The United States Commodity Futures Trading Commission (CFTC) is facing a complex discovery process in its lawsuit against Forex Ponzi scam Highrise Advantage, as the number of victims and the size of losses is higher than initially estimated.
This becomes clear from documents filed by the regulator in the Florida Middle District Court earlier this week. The documents, seen by FX News Group, show that the CFTC is seeking a one-year delay to the discovery deadline, as it grapples with the investigation of the scam.
Let’s recall that the CFTC filed its action on September 9, 2020, seeking to enjoin a multi-level Forex Ponzi scheme. The Complaint at that time alleged that from at least February 2013 through September 2020, Defendant Avinash Singh, through Highrise Advantage, LLC, in its capacity as a commodity pool operator (CPO), fraudulently solicited and accepted at least $4.75 million from at least 150 participants who were not eligible contract participants (ECPs) for Forex trading under a master pool and feeder fund structure.
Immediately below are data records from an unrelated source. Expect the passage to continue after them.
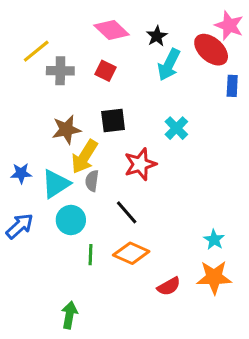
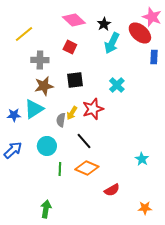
gray cross: (60, 71) -> (40, 60), moved
yellow arrow: (84, 157) -> (72, 113), moved, size x0.6
cyan triangle: (56, 184) -> (34, 109), moved
orange star: (214, 277) -> (145, 208), moved, size x0.6

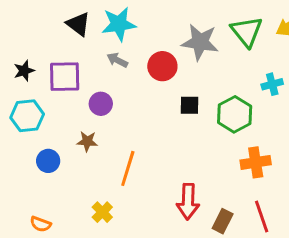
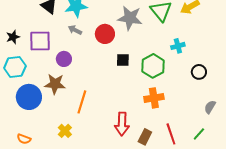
brown star: (87, 141) -> (55, 84), size x1.5
blue circle: (48, 161) -> (29, 97), size x1.6
orange cross: (256, 162) -> (154, 98), moved

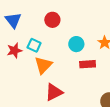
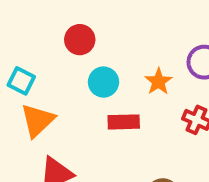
red circle: (52, 20) -> (80, 40), moved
Highrise pool participants deposited funds directly into Highrise or indirectly through intermediary feeder pools, which deposited pooled funds in Highrise. Defendants Daniel Cologero, Randy Rosseau, Hemraj Singh and Surujpaul Sahdeo ran the feeder pools, Green Knight Investments, LLC, Bull Run Advantage, LLC, King Royalty LLC, and SR&B Investment Enterprises, respectively, that transferred funds to Highrise and unlawfully solicited, accepted, and fed client funds to Highrise without registration or proper separation of the CPO from the commodity pool.
Since the filing of the original complaint, the Commission has learnt new facts through its investigation. Whereas the original complaint alleged that the defendants solicited and accepted at least $4,750,000 from at least 150 pool participants, the Amended Complaint alleges the defendants solicited and accepted at least $57 million from at least 1,300 pool participants. At present, the CFTC estimates the number of victims exceeds 1,400.
The Amended Complaint also alleges an increased number of bank accounts the Defendants used to perpetuate their scheme.
The CFTC has learned that the number of bank and other accounts the defendants used to perpetuate this fraud are exponentially larger, leading to greater complexity in determining the defendants’ acceptance and use of investor funds.
The Commission says it has limited resources but has assigned a number of people, lead by a seasoned Senior Investigator Joy McCormack, to gather and summarize the voluminous records. This has been a herculean task, complicated by the defendants’ nonexistent record keeping and commingling of pool bank, credit card, and payment processor accounts with personal income and/or spending.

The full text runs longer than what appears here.